Love ultimately becomes the face of the community

The fruit of the Spirit is not completed in isolation. Love is tested before others, peace is revealed in places of conflict, and self-control shines precisely in the moment when one empties oneself in order to preserve relationship. That is why Pastor David Jang speaks of the church as the temple of the Holy Spirit. It does not primarily mean the holiness of a building, but a community in which different people live out their oneness in the gospel. Spiritual gifts may make a person stand out, but without the fruit of love, faith easily becomes harsh. If the presence of the Spirit remains only a source of personal comfort, faith turns into a religion of self-care. But within the true work of the Spirit, a person is ultimately led toward service and sharing, forgiveness and reconciliation. In the end, the age of the Spirit is not an age that produces stronger people, but one that teaches holier love. The church is the place where that love is proven through relationships and the ethics of daily life. If faith is genuine, it must change the expression and language of the community. When gentleness grows in place of sharpness, service in place of self-display, and words of reconciliation in place of division, the gospel finally bears visible fruit. This order, in which character comes before gifts, poses a weighty yet lucid question to today’s church as well.

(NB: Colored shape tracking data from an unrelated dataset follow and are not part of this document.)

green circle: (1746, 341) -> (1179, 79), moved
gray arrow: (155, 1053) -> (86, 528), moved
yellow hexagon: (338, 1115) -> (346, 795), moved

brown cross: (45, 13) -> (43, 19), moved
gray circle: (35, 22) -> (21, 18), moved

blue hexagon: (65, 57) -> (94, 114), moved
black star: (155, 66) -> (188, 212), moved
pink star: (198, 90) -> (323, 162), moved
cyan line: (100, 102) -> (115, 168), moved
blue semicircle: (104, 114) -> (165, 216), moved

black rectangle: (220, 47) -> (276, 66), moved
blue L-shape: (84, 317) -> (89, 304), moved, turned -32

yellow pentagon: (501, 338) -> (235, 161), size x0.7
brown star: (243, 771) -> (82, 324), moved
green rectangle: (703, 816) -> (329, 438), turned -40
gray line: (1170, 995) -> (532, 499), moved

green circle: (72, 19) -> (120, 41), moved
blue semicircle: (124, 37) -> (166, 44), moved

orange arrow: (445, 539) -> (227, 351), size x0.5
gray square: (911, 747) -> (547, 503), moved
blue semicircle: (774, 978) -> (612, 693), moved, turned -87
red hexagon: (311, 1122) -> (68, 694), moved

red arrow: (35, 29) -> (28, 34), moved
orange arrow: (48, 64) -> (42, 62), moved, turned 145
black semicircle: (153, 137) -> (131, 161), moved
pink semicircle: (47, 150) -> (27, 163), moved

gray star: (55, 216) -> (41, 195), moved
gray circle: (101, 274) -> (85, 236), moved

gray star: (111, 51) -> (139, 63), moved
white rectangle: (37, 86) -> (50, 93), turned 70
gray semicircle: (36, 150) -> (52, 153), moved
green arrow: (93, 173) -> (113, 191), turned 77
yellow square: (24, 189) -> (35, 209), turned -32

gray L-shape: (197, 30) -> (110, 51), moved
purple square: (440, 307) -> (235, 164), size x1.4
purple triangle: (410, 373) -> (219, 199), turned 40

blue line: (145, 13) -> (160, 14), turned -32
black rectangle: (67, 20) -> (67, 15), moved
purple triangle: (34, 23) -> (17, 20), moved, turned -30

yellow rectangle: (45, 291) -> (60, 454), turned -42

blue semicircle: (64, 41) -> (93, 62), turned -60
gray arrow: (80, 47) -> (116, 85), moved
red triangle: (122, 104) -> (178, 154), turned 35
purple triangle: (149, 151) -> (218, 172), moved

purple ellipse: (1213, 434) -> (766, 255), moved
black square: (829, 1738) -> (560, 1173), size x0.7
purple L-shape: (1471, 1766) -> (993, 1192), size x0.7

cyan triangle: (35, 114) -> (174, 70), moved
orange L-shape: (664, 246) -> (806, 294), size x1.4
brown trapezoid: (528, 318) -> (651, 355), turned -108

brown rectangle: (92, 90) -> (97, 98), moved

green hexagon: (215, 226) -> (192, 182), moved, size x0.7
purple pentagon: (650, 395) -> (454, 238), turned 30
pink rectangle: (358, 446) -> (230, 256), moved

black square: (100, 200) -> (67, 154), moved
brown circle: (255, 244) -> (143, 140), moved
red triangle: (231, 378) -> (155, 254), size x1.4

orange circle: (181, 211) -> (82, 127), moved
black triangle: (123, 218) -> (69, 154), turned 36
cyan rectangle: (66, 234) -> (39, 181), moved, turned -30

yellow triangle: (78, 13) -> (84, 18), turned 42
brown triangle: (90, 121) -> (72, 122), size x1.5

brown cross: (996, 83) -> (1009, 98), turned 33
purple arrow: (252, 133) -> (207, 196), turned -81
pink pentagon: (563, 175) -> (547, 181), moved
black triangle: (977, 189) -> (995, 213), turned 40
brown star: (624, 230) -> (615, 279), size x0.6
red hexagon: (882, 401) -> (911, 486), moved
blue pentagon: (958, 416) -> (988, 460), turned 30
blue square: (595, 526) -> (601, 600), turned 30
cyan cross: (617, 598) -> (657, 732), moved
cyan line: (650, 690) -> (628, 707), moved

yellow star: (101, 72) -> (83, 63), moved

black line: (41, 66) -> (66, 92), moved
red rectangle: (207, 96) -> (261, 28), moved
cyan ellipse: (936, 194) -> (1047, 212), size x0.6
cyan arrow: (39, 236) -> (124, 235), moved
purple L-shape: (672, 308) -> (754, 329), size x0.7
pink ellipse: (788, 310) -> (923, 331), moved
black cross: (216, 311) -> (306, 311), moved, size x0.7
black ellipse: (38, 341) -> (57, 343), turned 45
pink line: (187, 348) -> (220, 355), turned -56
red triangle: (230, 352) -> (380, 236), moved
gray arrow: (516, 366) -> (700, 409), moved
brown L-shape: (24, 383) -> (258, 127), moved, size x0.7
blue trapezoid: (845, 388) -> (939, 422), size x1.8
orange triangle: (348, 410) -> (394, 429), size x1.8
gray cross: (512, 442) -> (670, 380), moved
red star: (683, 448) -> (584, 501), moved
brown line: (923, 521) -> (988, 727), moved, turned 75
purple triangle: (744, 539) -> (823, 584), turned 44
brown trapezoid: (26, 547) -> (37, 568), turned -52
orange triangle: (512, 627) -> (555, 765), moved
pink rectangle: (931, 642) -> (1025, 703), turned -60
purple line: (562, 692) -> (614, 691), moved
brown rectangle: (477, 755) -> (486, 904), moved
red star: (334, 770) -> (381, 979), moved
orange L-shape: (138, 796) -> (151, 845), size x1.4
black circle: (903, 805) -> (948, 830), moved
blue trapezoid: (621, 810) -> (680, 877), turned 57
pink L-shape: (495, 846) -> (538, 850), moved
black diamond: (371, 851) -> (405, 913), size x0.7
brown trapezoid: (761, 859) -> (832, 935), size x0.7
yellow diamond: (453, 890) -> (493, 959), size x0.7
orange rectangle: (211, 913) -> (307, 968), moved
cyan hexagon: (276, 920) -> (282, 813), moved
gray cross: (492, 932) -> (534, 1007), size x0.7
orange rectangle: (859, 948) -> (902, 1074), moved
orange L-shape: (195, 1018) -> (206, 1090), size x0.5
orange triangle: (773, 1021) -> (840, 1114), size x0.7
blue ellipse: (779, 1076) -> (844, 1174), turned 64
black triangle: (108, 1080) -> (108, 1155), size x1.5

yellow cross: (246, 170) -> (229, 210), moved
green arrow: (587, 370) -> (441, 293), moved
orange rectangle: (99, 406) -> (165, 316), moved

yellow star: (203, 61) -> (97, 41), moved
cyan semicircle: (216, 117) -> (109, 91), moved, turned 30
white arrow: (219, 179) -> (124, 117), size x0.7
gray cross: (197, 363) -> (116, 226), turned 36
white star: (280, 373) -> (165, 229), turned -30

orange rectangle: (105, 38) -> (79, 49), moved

The question this sermon leaves at the end is simple, yet profound: are we trying to possess the Holy Spirit, or are we asking to be possessed by the Spirit? The gospel is not a power that makes us appear more impressive, but a grace that leads us back again to the Word, back again to choosing love, and back again to walking the path of obedience. Pastor David Jang’s meditation on Galatians does not speak lightly of freedom. True freedom begins only where the frenzy of desire comes to rest, and where a heart renewed before God opens toward its neighbor. Freedom is, in the end, the state in which one who has been grasped by God becomes able to love more deeply in the world. That freedom strips away self-display and flows outward in a love that gives life to others. Is our faith today resting in the safety of form, or is it being slowly renewed in the presence of the Holy Spirit? To remain long before that question may be the deepest biblical meditation this sermon leaves behind.